Forces the evaluation of this lazy value and returns a reference to the result. This is equivalent to the Deref impl, but is explicit.
Does that mean that the closure passed to once_cell::sync::Lazy::new should never fail either? And what does fail mean in this context? Should it never panic?
The initialization function of once_cell's Lazy type could fail and I don't think it would be confusing in that case. IMO this usage of Deref is fine and unconfusing.
One important property that justifies Lazy-like types to impl Deref is that its failure is idempotent. Once it succeeded, it never fail for subsequent deref. Once it failed, it keep failing. Since dereference operations can implicitly be inserted by the compiler it should not fail or succeed randomly.

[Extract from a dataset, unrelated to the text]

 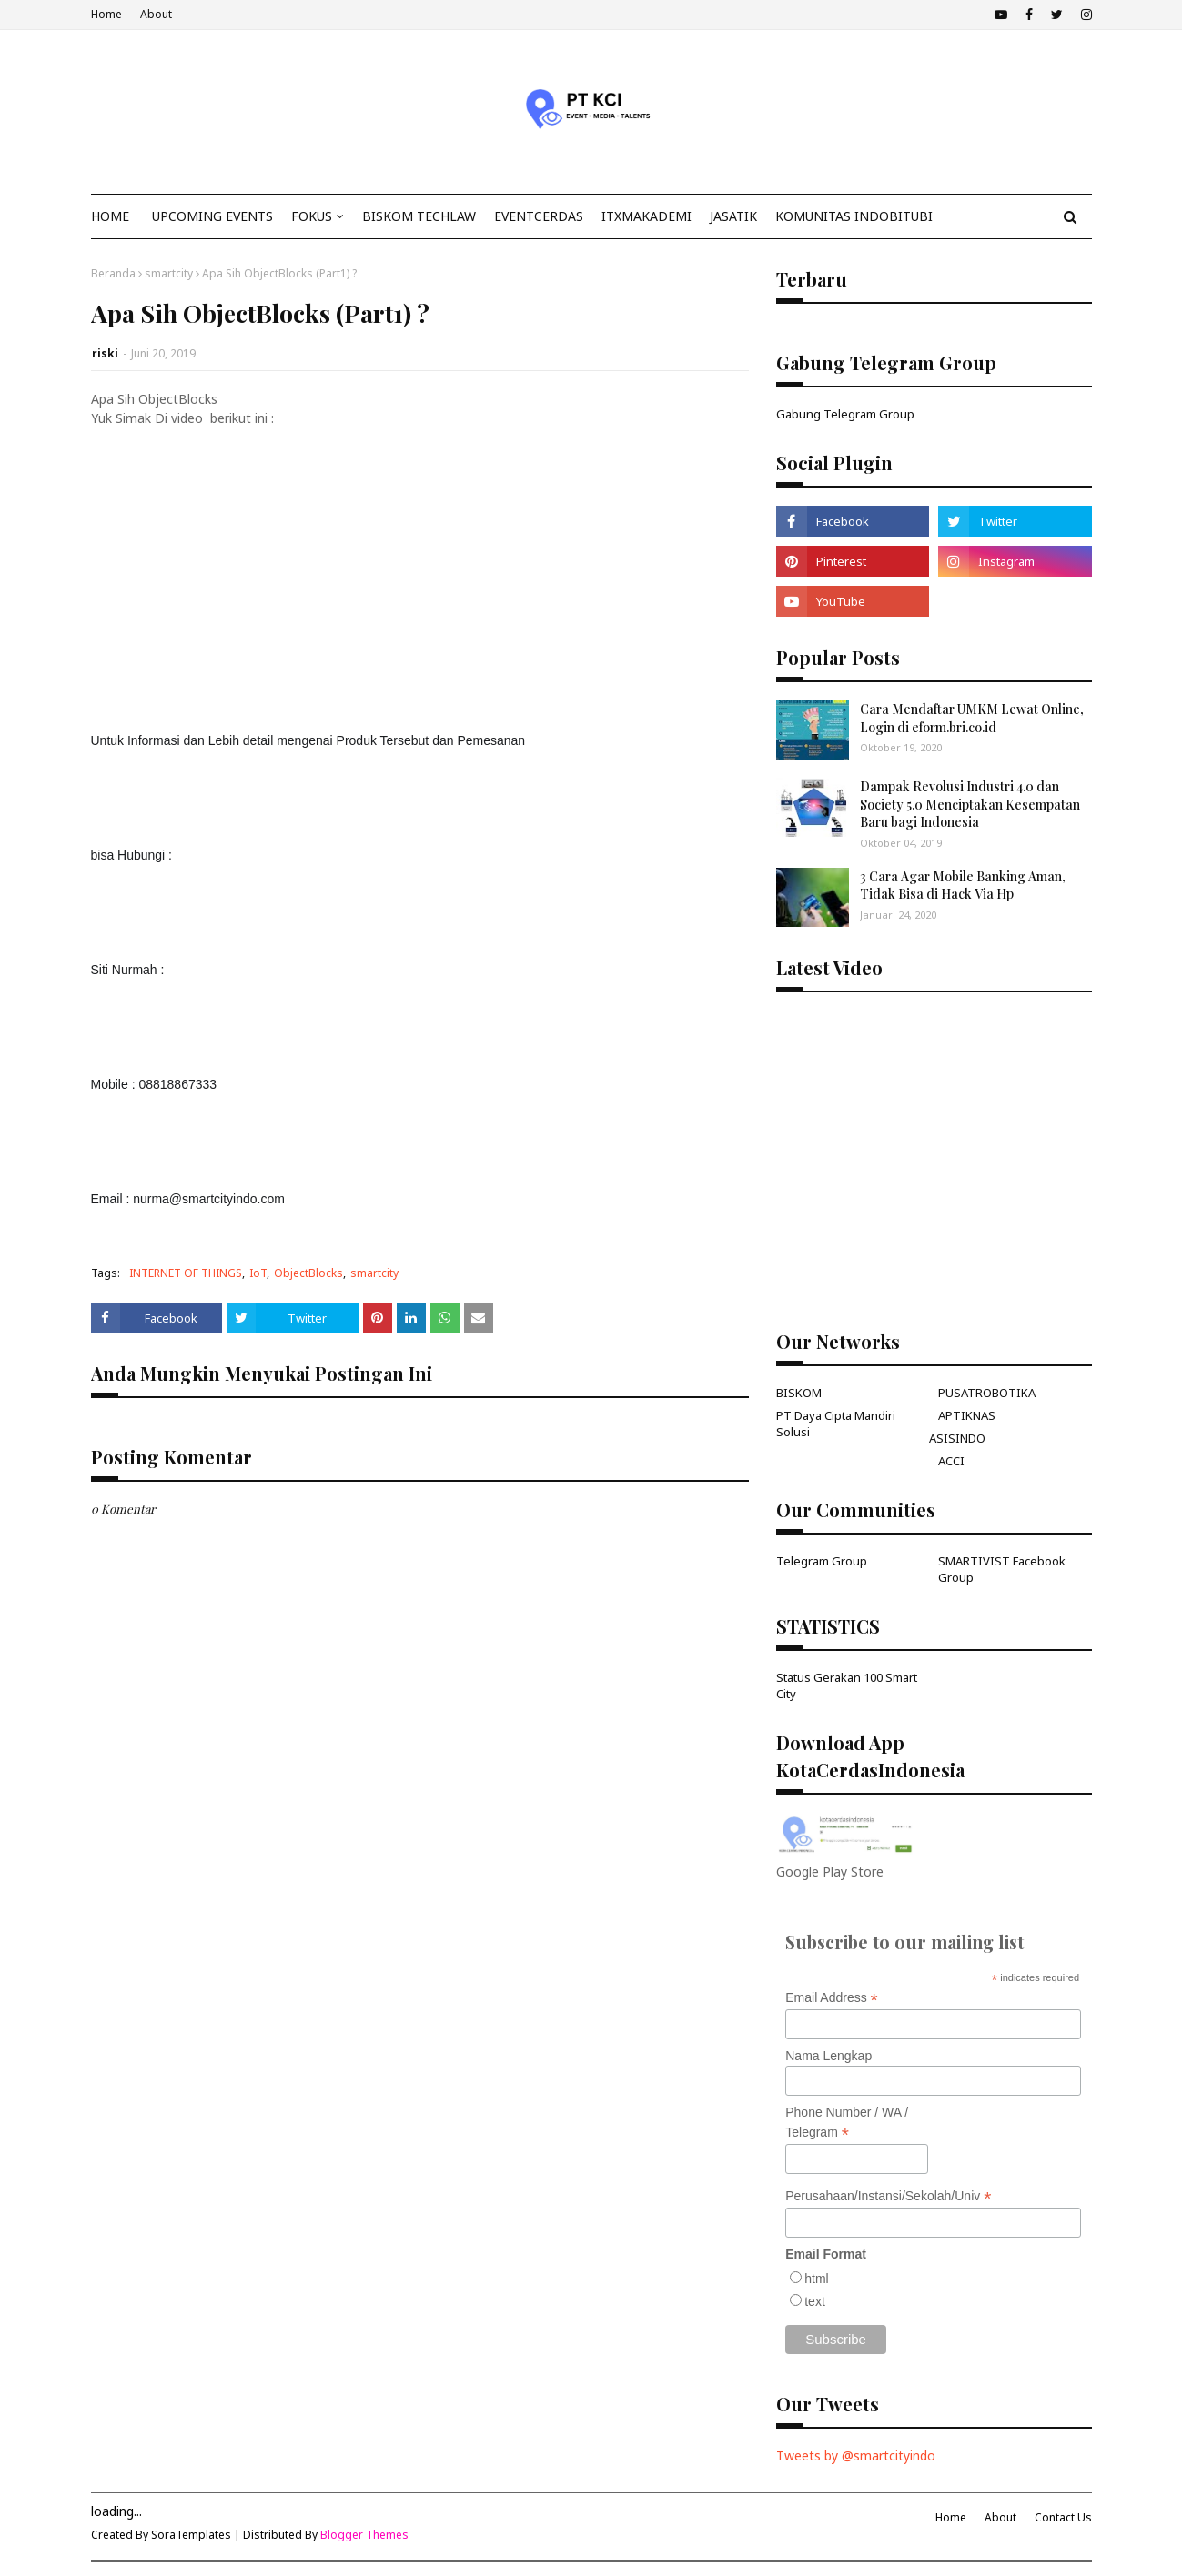 I want to click on Blogger Themes, so click(x=364, y=2534).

I'm tempted to send a PR to change the documentation to say things in terms of concrete concepts of the language instead:
Deref::deref()should never fail: it should not panic, nor try to communicate failure by any other means such as returning a placeholder value. Failure during dereferencing can be extremely confusing when Deref is invoked implicitly.
This still disagrees with what Lazy does, but it's much less vague and matches what I assume is the intent of the previous text. How's it sound?
That's definitely better. I think the docs should also be a little clearer about what the problems with a failing Deref impl are, but that might be a bigger change.
Maybe the "confusing" thing which the docs warn about isn't reporting an error. I believe that Deref::deref should be stable as long as Self isn't explicitly modified in some way. I.e. deref's return value and panic-behavior should not change unexpectedly (e.g. due to an I/O error) but may change after explicitly changing the contents of a Box, for example.
Like I said above, maybe the key point is some sort of "stability" rather than reporting error states? But not sure.